Compreendendo o Herpes Gladiatorum: Um Estudo de Caso de Infecção Cutânea em Lutadores

Sumário

Apresentação do Caso: O Lutador de 20 Anos

Um lutador universitário de 20 anos procurou o pronto-socorro com uma erupção pustulosa em expansão que se desenvolveu ao longo de vários dias. As lesões surgiram inicialmente no antebraço esquerdo três dias antes, causando ardência durante os banhos. Como atleta estudantil, ele consultou seu preparador físico, que o encaminhou à clínica de saúde da universidade.
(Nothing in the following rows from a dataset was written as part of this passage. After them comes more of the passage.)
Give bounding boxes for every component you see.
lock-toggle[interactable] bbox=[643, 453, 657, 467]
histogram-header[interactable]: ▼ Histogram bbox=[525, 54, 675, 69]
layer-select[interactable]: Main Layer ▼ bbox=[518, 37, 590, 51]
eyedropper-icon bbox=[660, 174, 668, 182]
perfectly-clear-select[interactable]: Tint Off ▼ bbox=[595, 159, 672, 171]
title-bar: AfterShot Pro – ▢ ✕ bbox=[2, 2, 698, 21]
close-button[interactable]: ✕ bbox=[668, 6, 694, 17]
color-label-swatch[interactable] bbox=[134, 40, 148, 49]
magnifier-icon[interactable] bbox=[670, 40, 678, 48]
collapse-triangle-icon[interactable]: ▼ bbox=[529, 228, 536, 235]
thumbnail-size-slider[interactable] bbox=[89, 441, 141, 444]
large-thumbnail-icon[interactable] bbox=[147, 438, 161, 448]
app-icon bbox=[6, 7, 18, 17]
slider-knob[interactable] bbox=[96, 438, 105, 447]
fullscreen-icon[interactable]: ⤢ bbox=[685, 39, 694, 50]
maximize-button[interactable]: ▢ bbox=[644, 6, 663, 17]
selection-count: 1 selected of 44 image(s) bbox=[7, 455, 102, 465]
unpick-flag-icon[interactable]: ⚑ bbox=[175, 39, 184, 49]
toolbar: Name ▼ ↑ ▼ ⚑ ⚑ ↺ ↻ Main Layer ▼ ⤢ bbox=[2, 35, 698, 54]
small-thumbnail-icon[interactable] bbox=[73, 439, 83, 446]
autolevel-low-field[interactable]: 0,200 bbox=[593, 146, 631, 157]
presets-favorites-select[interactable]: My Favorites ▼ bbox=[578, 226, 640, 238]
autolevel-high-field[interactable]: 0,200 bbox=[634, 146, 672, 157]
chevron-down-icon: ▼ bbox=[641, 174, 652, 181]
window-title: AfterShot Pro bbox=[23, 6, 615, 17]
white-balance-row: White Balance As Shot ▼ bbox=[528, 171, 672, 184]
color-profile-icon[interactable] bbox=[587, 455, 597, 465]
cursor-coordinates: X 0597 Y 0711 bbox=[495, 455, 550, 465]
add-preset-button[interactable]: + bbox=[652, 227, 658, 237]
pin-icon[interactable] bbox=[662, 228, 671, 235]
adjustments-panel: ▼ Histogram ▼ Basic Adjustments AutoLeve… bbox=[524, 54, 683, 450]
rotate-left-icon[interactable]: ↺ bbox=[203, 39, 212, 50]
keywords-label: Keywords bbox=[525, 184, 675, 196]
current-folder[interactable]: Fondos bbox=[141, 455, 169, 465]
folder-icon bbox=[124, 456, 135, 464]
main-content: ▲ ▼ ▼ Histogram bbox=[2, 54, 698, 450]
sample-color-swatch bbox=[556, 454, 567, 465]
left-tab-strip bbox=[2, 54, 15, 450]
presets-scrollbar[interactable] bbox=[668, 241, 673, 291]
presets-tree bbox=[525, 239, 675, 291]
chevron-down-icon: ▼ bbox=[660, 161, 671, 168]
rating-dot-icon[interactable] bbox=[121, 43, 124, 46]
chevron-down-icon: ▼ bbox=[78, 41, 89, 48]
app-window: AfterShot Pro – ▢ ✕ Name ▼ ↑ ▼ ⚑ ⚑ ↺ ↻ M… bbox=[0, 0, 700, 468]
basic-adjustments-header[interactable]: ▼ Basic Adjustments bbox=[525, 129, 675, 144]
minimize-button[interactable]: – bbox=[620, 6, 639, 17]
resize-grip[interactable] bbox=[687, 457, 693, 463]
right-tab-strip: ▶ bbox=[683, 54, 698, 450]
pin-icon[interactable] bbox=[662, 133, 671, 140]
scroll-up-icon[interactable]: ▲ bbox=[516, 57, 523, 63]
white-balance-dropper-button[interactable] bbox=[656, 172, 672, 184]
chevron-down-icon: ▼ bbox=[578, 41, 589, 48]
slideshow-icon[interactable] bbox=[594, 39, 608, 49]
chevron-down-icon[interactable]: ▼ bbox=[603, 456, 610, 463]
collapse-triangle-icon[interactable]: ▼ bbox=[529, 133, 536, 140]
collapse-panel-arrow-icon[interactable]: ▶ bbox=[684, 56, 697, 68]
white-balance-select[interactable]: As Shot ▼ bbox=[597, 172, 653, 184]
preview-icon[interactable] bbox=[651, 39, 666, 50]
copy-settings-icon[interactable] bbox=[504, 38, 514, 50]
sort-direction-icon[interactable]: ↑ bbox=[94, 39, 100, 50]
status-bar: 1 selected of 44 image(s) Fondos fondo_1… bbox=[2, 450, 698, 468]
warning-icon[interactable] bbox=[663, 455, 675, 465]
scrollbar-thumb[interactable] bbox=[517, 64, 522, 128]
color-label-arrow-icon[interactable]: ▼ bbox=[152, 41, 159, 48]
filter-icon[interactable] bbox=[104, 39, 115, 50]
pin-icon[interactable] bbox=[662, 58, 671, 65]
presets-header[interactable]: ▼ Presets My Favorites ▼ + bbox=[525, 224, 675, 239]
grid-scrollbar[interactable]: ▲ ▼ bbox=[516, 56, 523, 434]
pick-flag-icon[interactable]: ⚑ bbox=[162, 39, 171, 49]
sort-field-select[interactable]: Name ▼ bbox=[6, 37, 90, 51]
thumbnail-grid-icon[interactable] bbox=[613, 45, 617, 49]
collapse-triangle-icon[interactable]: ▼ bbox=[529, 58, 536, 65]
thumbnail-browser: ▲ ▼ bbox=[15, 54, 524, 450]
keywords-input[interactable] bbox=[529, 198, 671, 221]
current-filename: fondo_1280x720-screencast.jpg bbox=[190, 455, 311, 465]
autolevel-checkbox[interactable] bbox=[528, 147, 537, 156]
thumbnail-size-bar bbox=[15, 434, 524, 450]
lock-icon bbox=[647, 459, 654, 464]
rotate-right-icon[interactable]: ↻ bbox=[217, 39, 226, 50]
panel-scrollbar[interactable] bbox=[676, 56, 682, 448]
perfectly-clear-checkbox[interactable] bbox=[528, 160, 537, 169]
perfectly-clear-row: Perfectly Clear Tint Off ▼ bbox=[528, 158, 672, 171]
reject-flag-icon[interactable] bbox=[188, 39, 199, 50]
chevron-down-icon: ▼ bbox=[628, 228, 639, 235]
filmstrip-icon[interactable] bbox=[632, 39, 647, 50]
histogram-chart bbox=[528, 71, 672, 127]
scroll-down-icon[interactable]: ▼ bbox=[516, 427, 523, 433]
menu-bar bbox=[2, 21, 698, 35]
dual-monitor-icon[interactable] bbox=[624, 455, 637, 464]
No dia seguinte, a erupção havia se espalhado para o braço direito. Os profissionais de saúde prescreveram trimetoprima-sulfametoxazol oral (uma combinação antibiótica) e mupirocina tópica (uma pomada antibiótica). Apesar do tratamento, a erupção continuou a progredir, com novas lesões surgindo no tórax, rosto e orelhas no dia seguinte.
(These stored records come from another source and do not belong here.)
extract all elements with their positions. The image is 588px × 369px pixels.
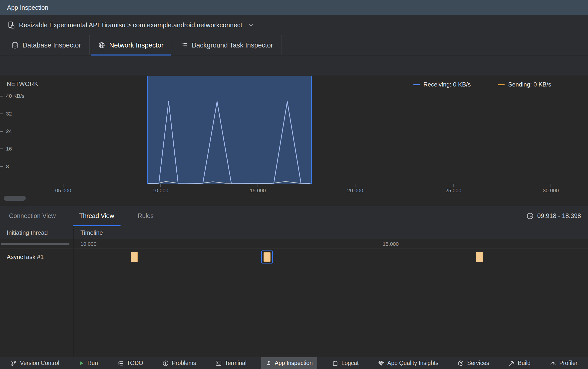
toolwindow-label: Logcat <box>341 360 359 366</box>
y-axis-tick: 32 <box>0 110 12 117</box>
app-inspection-icon <box>266 360 272 366</box>
toolwindow-label: Terminal <box>225 360 247 366</box>
tool-window-title: App Inspection <box>7 4 48 11</box>
x-tickmark-icon <box>258 184 258 187</box>
toolwindow-app-quality-insights[interactable]: App Quality Insights <box>373 357 443 369</box>
x-tickmark-icon <box>63 184 63 187</box>
process-selector[interactable]: Resizable Experimental API Tiramisu > co… <box>0 15 588 35</box>
toolwindow-services[interactable]: Services <box>453 357 494 369</box>
tab-label: Rules <box>138 212 154 220</box>
app-quality-insights-icon <box>378 360 384 366</box>
toolwindow-label: Version Control <box>20 360 59 366</box>
y-axis-label: 8 <box>6 164 9 170</box>
toolwindow-problems[interactable]: Problems <box>158 357 201 369</box>
timeline-selection-region[interactable] <box>147 76 312 184</box>
tab-label: Thread View <box>79 212 114 220</box>
network-detail-panel: Connection View Thread View Rules 09.918… <box>0 205 588 357</box>
toolwindow-app-inspection[interactable]: App Inspection <box>261 357 317 369</box>
x-tickmark-icon <box>551 184 551 187</box>
tab-label: Database Inspector <box>22 42 81 49</box>
x-axis-label: 20.000 <box>338 188 373 194</box>
y-axis-tick: 16 <box>0 145 12 152</box>
build-icon <box>508 360 515 366</box>
tab-database-inspector[interactable]: Database Inspector <box>3 35 90 55</box>
y-tickmark-icon <box>0 131 3 132</box>
inspector-tab-bar: Database Inspector Network Inspector Bac… <box>0 35 588 56</box>
services-icon <box>458 360 464 366</box>
legend-sending: Sending: 0 KB/s <box>498 81 551 88</box>
logcat-icon <box>332 360 338 366</box>
detail-tab-bar: Connection View Thread View Rules 09.918… <box>0 206 588 226</box>
tab-background-task-inspector[interactable]: Background Task Inspector <box>172 35 282 55</box>
selected-time-range: 09.918 - 18.398 <box>526 206 581 226</box>
x-axis-label: 05.000 <box>46 188 81 194</box>
ruler-tick-label: 10.000 <box>80 241 96 247</box>
thread-column-scrollbar[interactable] <box>1 243 69 245</box>
x-axis-label: 25.000 <box>436 188 471 194</box>
y-axis-label: 16 <box>6 146 12 152</box>
network-timeline-chart: NETWORK Receiving: 0 KB/s Sending: 0 KB/… <box>0 76 588 205</box>
y-tickmark-icon <box>0 166 3 167</box>
network-event-block-selected[interactable] <box>261 250 273 264</box>
tab-label: Connection View <box>9 212 56 220</box>
timeline-ruler: 10.000 15.000 <box>0 239 588 249</box>
run-icon <box>78 360 84 366</box>
receiving-swatch-icon <box>413 84 420 85</box>
tab-rules[interactable]: Rules <box>131 206 160 226</box>
toolwindow-profiler[interactable]: Profiler <box>545 357 582 369</box>
chevron-down-icon <box>248 22 254 28</box>
thread-row-label: AsyncTask #1 <box>7 254 44 260</box>
chart-horizontal-scrollbar[interactable] <box>4 196 26 201</box>
toolwindow-label: Problems <box>172 360 196 366</box>
sending-swatch-icon <box>498 84 505 85</box>
toolwindow-label: App Quality Insights <box>387 360 439 366</box>
network-event-block[interactable] <box>476 252 483 262</box>
y-axis-tick: 8 <box>0 163 9 170</box>
y-axis-label: 40 KB/s <box>6 93 24 99</box>
legend-label: Sending: 0 KB/s <box>508 81 551 88</box>
column-header-initiating-thread: Initiating thread <box>7 226 48 239</box>
network-event-block[interactable] <box>131 252 138 262</box>
toolwindow-terminal[interactable]: Terminal <box>211 357 251 369</box>
tab-connection-view[interactable]: Connection View <box>2 206 62 226</box>
device-icon <box>7 21 15 29</box>
database-icon <box>11 42 18 49</box>
toolwindow-logcat[interactable]: Logcat <box>327 357 363 369</box>
x-tickmark-icon <box>160 184 161 187</box>
ruler-tick-label: 15.000 <box>383 241 399 247</box>
tab-network-inspector[interactable]: Network Inspector <box>90 35 172 55</box>
globe-icon <box>98 42 105 49</box>
y-axis-label: 24 <box>6 128 12 134</box>
y-axis-tick: 24 <box>0 128 12 135</box>
timeline-gridline <box>380 239 380 358</box>
tab-thread-view[interactable]: Thread View <box>73 206 121 226</box>
x-axis-line <box>0 184 588 184</box>
tool-window-header: App Inspection <box>0 0 588 15</box>
thread-table-header: Initiating thread Timeline <box>0 226 588 239</box>
inspector-toolbar <box>0 56 588 76</box>
toolwindow-label: TODO <box>127 360 143 366</box>
network-event-block-inner <box>264 252 271 262</box>
toolwindow-label: App Inspection <box>275 360 313 366</box>
profiler-icon <box>550 360 556 366</box>
todo-icon <box>117 360 124 366</box>
toolwindow-run[interactable]: Run <box>74 357 102 369</box>
x-axis-label: 10.000 <box>143 188 178 194</box>
legend-receiving: Receiving: 0 KB/s <box>413 81 471 88</box>
y-tickmark-icon <box>0 96 3 96</box>
x-axis-label: 15.000 <box>240 188 275 194</box>
tool-window-bar: Version Control Run TODO Problems Termin… <box>0 357 588 369</box>
x-axis-label: 30.000 <box>533 188 568 194</box>
toolwindow-label: Run <box>87 360 98 366</box>
toolwindow-build[interactable]: Build <box>504 357 535 369</box>
y-axis-tick: 40 KB/s <box>0 92 24 100</box>
toolwindow-version-control[interactable]: Version Control <box>6 357 64 369</box>
column-header-timeline: Timeline <box>80 226 103 239</box>
y-tickmark-icon <box>0 148 3 149</box>
toolwindow-todo[interactable]: TODO <box>113 357 148 369</box>
process-selector-label: Resizable Experimental API Tiramisu > co… <box>19 21 242 29</box>
toolwindow-label: Profiler <box>559 360 578 366</box>
toolwindow-label: Services <box>467 360 489 366</box>
x-tickmark-icon <box>453 184 454 187</box>
column-divider[interactable] <box>73 226 74 358</box>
Após consultar seu médico de atenção primária, que o encaminhou a um dermatologista, o paciente não conseguiu agendar uma consulta imediata e decidiu procurar o pronto-socorro. Ele relatou que a erupção era muito pruriginosa (com coceira) e continuava a se espalhar, apesar da terapia antimicrobiana. De modo relevante, revelou ter tido contato próximo com outro homem que apresentava uma erupção semelhante dias antes do início dos sintomas.

Histórico Médico e Achados do Exame

O histórico médico do paciente incluía infecção por vírus do herpes simplex (VHS) oral, rinite alérgica, tendinose patelar e amigdalectomia. Três anos antes, ele havia sido tratado para uma infecção por Staphylococcus aureus sensível à meticilina no braço direito com antibióticos tópicos. Suas medicações atuais eram a trimetoprima-sulfametoxazol prescrita, loratadina (um anti-histamínico) e salbutamol inalatório conforme necessário.
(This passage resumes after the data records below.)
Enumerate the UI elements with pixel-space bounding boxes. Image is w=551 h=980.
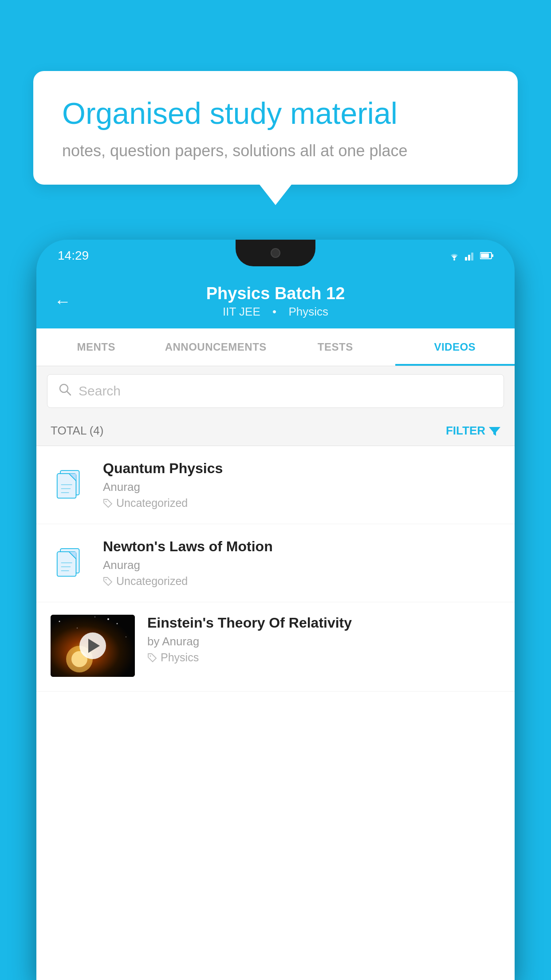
video-info: Quantum Physics Anurag Uncategorized xyxy=(103,460,500,510)
svg-marker-9 xyxy=(489,427,500,436)
wifi-icon xyxy=(448,251,460,261)
list-item[interactable]: Newton's Laws of Motion Anurag Uncategor… xyxy=(36,524,515,602)
svg-rect-5 xyxy=(481,253,489,258)
video-title: Newton's Laws of Motion xyxy=(103,538,500,555)
svg-point-0 xyxy=(453,259,455,261)
play-button[interactable] xyxy=(79,632,106,659)
svg-rect-6 xyxy=(492,254,493,257)
video-info: Einstein's Theory Of Relativity by Anura… xyxy=(147,615,500,664)
svg-point-26 xyxy=(77,628,78,628)
svg-line-8 xyxy=(67,391,71,395)
file-icon xyxy=(51,543,91,583)
play-triangle-icon xyxy=(88,639,100,653)
video-title: Quantum Physics xyxy=(103,460,500,477)
svg-point-27 xyxy=(117,623,118,624)
svg-point-23 xyxy=(106,579,107,580)
svg-rect-2 xyxy=(468,255,470,261)
tag-icon xyxy=(103,577,113,586)
status-icons xyxy=(448,251,493,261)
video-title: Einstein's Theory Of Relativity xyxy=(147,615,500,631)
search-icon xyxy=(58,383,71,399)
total-count: TOTAL (4) xyxy=(51,424,103,438)
tag-iitjee: IIT JEE xyxy=(223,305,260,318)
app-content: ← Physics Batch 12 IIT JEE • Physics MEN… xyxy=(36,272,515,980)
tag-label: Physics xyxy=(161,651,199,664)
header-title: Physics Batch 12 IIT JEE • Physics xyxy=(54,284,497,319)
video-author: by Anurag xyxy=(147,635,500,648)
list-item[interactable]: Quantum Physics Anurag Uncategorized xyxy=(36,446,515,524)
search-placeholder-text: Search xyxy=(79,383,121,399)
search-bar-container: Search xyxy=(36,366,515,416)
phone-frame: 14:29 xyxy=(36,240,515,980)
signal-icon xyxy=(465,251,476,261)
video-author: Anurag xyxy=(103,558,500,572)
filter-label: FILTER xyxy=(446,424,485,438)
filter-bar: TOTAL (4) FILTER xyxy=(36,416,515,446)
svg-point-25 xyxy=(59,621,60,622)
svg-point-29 xyxy=(107,618,109,620)
filter-button[interactable]: FILTER xyxy=(446,424,500,438)
video-info: Newton's Laws of Motion Anurag Uncategor… xyxy=(103,538,500,588)
video-author: Anurag xyxy=(103,480,500,494)
tag-icon xyxy=(103,498,113,508)
batch-name: Physics Batch 12 xyxy=(54,284,497,303)
video-tag: Physics xyxy=(147,651,500,664)
tab-videos[interactable]: VIDEOS xyxy=(395,328,515,366)
tag-separator: • xyxy=(272,305,279,318)
status-bar: 14:29 xyxy=(36,240,515,272)
camera xyxy=(271,248,280,258)
tab-announcements[interactable]: ANNOUNCEMENTS xyxy=(156,328,276,366)
speech-bubble: Organised study material notes, question… xyxy=(33,71,518,185)
video-list: Quantum Physics Anurag Uncategorized xyxy=(36,446,515,692)
battery-icon xyxy=(480,252,493,260)
video-tag: Uncategorized xyxy=(103,575,500,588)
notch xyxy=(236,240,315,266)
app-header: ← Physics Batch 12 IIT JEE • Physics xyxy=(36,272,515,328)
svg-point-30 xyxy=(94,616,95,617)
tag-physics: Physics xyxy=(288,305,328,318)
tag-icon xyxy=(147,653,157,663)
video-thumbnail xyxy=(51,615,135,677)
svg-rect-3 xyxy=(471,253,473,261)
tab-ments[interactable]: MENTS xyxy=(36,328,156,366)
status-time: 14:29 xyxy=(58,249,89,263)
list-item[interactable]: Einstein's Theory Of Relativity by Anura… xyxy=(36,602,515,692)
batch-tags: IIT JEE • Physics xyxy=(54,305,497,319)
tag-label: Uncategorized xyxy=(116,575,188,588)
bubble-title: Organised study material xyxy=(62,95,489,132)
video-tag: Uncategorized xyxy=(103,497,500,510)
tag-label: Uncategorized xyxy=(116,497,188,510)
bubble-subtitle: notes, question papers, solutions all at… xyxy=(62,142,489,160)
tab-tests[interactable]: TESTS xyxy=(276,328,395,366)
svg-point-28 xyxy=(126,636,126,637)
tabs: MENTS ANNOUNCEMENTS TESTS VIDEOS xyxy=(36,328,515,366)
svg-point-33 xyxy=(150,655,151,656)
svg-point-16 xyxy=(106,501,107,502)
filter-icon xyxy=(489,425,500,437)
search-input[interactable]: Search xyxy=(47,374,504,408)
file-icon xyxy=(51,465,91,505)
svg-rect-1 xyxy=(465,257,467,261)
Ele havia recebido duas doses da vacina contra SARS-CoV-2, mas não havia sido vacinado contra mpox (varíola dos macacos) por não apresentar fatores de risco identificados. O paciente relatou ser sexualmente ativo com mulheres, tinha histórico de uso de cigarros eletrônicos, mas não consumia álcool, tabaco ou substâncias ilícitas. Morava em um dormitório universitário e era membro ativo da equipe de luta.

No exame, seus sinais vitais estavam normais: temperatura 36,2°C, frequência cardíaca 88 batimentos por minuto, pressão arterial 129/74 mm Hg, frequência respiratória 18 respirações por minuto e saturação de oxigênio 98% em ar ambiente. Ele pesava 77 kg e aparentava ser musculoso.

O exame da pele revelou dezenas de lesões vesiculopustulares agrupadas e elevadas (bolhas com pus) com bases avermelhadas em vários estágios de desenvolvimento. Algumas lesões eram pustulosas, outras umbilicadas (com depressão central) e algumas já haviam formado crostas ou escaras (crostas secas e escuras). Em algumas áreas, as lesões haviam se fundido (confluência).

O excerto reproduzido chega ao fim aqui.